Question

The article "Nine Out of Ten Drivers Admit in Survey to Having Done Something Dangerous" (Knight Ridder Newspapers, July 8,2005\()\) reported on a survey of 1,100 drivers. Of those surveyed, 990 admitted to careless or aggressive driving during the previous 6 months. Assume that the sample is representative of the population of drivers. Answer the four key questions (QSTN) to confirm that the suggested method in this situation is a confidence interval for a population proportion.

Short answer

The 95% confidence interval for the population proportion is (0.882, 0.918).

Step-by-step solution

Determine the Sample Proportion

First, find the sample proportion (p̂) by dividing the number of drivers admitting to careless or aggressive driving by the total number surveyed: p̂ = 990 / 1100 = \(0.9\) .
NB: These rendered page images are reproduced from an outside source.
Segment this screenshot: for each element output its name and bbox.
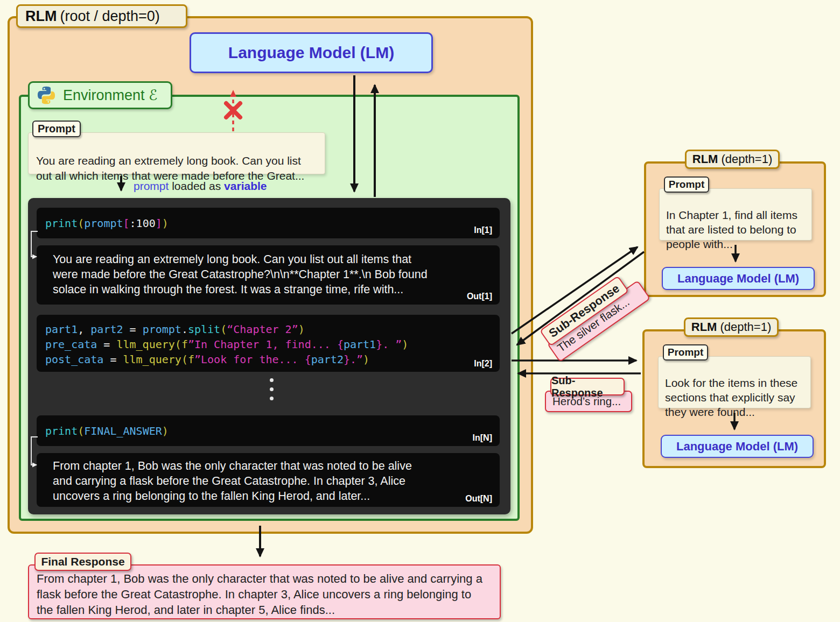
code-token: ) [162,217,169,230]
code-token: } [344,353,350,366]
prompt-label-text: Prompt [38,123,75,135]
code-token: .” [350,353,363,366]
final-response-label-text: Final Response [41,555,124,568]
out1-text: You are reading an extremely long book. … [53,252,491,297]
code-token: :100 [130,217,156,230]
code-token: { [305,353,311,366]
cell-label-outN: Out[N] [465,494,492,504]
prompt-loaded-note: prompt loaded as variable [134,180,267,193]
sub-rlm-top-lm-label: Language Model (LM) [677,272,799,286]
code-token: = [97,338,116,351]
language-model-label: Language Model (LM) [228,44,394,62]
environment-label: Environment ℰ [28,81,172,109]
repl-cell-out1: You are reading an extremely long book. … [37,245,500,305]
repl-cell-outN: From chapter 1, Bob was the only charact… [37,453,500,507]
code-token: FINAL_ANSWER [84,425,162,437]
sub-rlm-top-label: RLM (depth=1) [685,150,780,169]
code-token: ( [175,338,181,351]
loaded-note-bold: variable [224,180,267,192]
code-token: ( [78,217,84,230]
root-rlm-label: RLM (root / depth=0) [16,4,187,28]
sub-rlm-bottom-prompt-box: Look for the items in these sections tha… [658,356,811,408]
code-token: f [181,338,188,351]
code-token: } [376,338,382,351]
code-token: post_cata [45,353,103,366]
code-token: ) [162,425,169,437]
sub-rlm-top-label-rest: (depth=1) [721,152,772,166]
code-token: prompt [143,323,181,336]
code-line-in2-1: part1, part2 = prompt.split(“Chapter 2”) [45,322,500,337]
code-token: print [45,425,78,437]
repl-cell-in1: print(prompt[:100]) In[1] [37,208,500,238]
sub-rlm-bottom-label-bold: RLM [691,320,717,334]
cell-label-out1: Out[1] [467,292,492,301]
sub-rlm-bottom-prompt-label: Prompt [663,344,708,361]
environment-label-text: Environment ℰ [63,87,157,104]
code-token: print [45,217,78,230]
code-line-in2-3: post_cata = llm_query(f”Look for the... … [45,352,500,367]
code-token: . ” [382,338,402,351]
prompt-text: You are reading an extremely long book. … [36,154,304,182]
sub-rlm-bottom-lm-box: Language Model (LM) [661,435,814,458]
cell-label-in1: In[1] [474,225,492,235]
code-token: llm_query [116,338,174,351]
sub-rlm-bottom-label-rest: (depth=1) [720,320,771,334]
code-token: , [78,323,90,336]
sub-rlm-top-label-bold: RLM [692,152,718,166]
code-token: ( [181,353,188,366]
rlm-diagram: { "colors": { "page_bg": "#fbfae8", "rlm… [0,0,840,622]
sub-response-bottom-label-text: Sub-Response [551,374,624,399]
outN-text: From chapter 1, Bob was the only charact… [53,458,491,504]
sub-rlm-bottom-prompt-label-text: Prompt [668,347,704,358]
code-token: part2 [311,353,344,366]
code-token: ”In Chapter 1, find... [188,338,337,351]
python-icon [36,85,57,105]
code-line-in2-2: pre_cata = llm_query(f”In Chapter 1, fin… [45,337,500,352]
code-token: split [188,323,220,336]
repl-cell-inN: print(FINAL_ANSWER) In[N] [37,415,500,446]
code-token: llm_query [123,353,181,366]
code-token: [ [123,217,130,230]
final-response-box: From chapter 1, Bob was the only charact… [28,564,501,619]
code-line-in1: print(prompt[:100]) [45,216,500,231]
code-token: ( [220,323,227,336]
code-token: = [123,323,143,336]
final-response-text: From chapter 1, Bob was the only charact… [37,572,482,617]
root-rlm-label-rest: (root / depth=0) [60,8,159,25]
code-line-inN: print(FINAL_ANSWER) [45,423,500,439]
code-token: ] [156,217,162,230]
ellipsis-dot [270,397,274,400]
ellipsis-dot [270,387,274,391]
sub-rlm-top-prompt-label-text: Prompt [669,179,705,190]
code-token: ) [298,323,305,336]
code-token: ) [363,353,369,366]
code-token: prompt [84,217,123,230]
final-response-label: Final Response [34,553,131,571]
code-token: part1 [344,338,376,351]
ellipsis-dot [270,378,274,382]
code-token: ( [78,425,84,437]
cell-label-inN: In[N] [473,433,492,443]
sub-rlm-bottom-label: RLM (depth=1) [684,317,779,337]
code-token: part1 [45,323,78,336]
sub-rlm-top-prompt-label: Prompt [664,176,709,193]
loaded-note-mid: loaded as [169,180,224,192]
sub-rlm-bottom-lm-label: Language Model (LM) [676,440,798,454]
sub-rlm-top-prompt-box: In Chapter 1, find all items that are li… [659,188,812,241]
code-token: f [188,353,194,366]
root-rlm-label-bold: RLM [25,8,57,25]
cell-label-in2: In[2] [474,359,492,369]
prompt-label: Prompt [32,121,81,137]
sub-rlm-top-lm-box: Language Model (LM) [662,267,815,290]
prompt-box: You are reading an extremely long book. … [28,132,325,174]
loaded-note-var: prompt [134,180,169,192]
code-token: ”Look for the... [194,353,305,366]
language-model-box: Language Model (LM) [190,32,433,73]
code-token: “Chapter 2” [227,323,298,336]
code-token: . [181,323,188,336]
repl-cell-in2: part1, part2 = prompt.split(“Chapter 2”)… [37,315,500,372]
code-token: = [103,353,123,366]
sub-response-bottom-label: Sub-Response [550,378,625,395]
code-token: part2 [90,323,123,336]
code-token: ) [402,338,408,351]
Confirm that the Sample Size Is Large Enough

Confidence intervals for population proportions require that the sample size be large enough to assume a normal distribution. This can be confirmed with the following checks: np̂ ≥ 10 and n(1 - p̂) ≥ 10. Here, np̂= 1100*0.9 = 990 and n(1 - p̂) = 1100*(1-0.9) = 110, both are greater than 10, so the assumption is Valid.

Calculate the Margin of Error

Typically, confidence intervals are calculated with a 95% level of confidence. The formula for the confidence interval is: \(p̂ ± Z * √((p̂*(1 - p̂))/n)\). Here Z is Z-value from the Z-table for the desired level of confidence. For a 95% confidence level, Z = 1.96. So, the margin of error = 1.96 * √((0.9*(1 - 0.9))/1100) = 0.018.

Calculate the Confidence Interval

Now, the confidence interval can be calculated using the sample proportion and margin of error: \(0.9 ± 0.018\). So, the 95% confidence interval for the population proportion is (0.882, 0.918).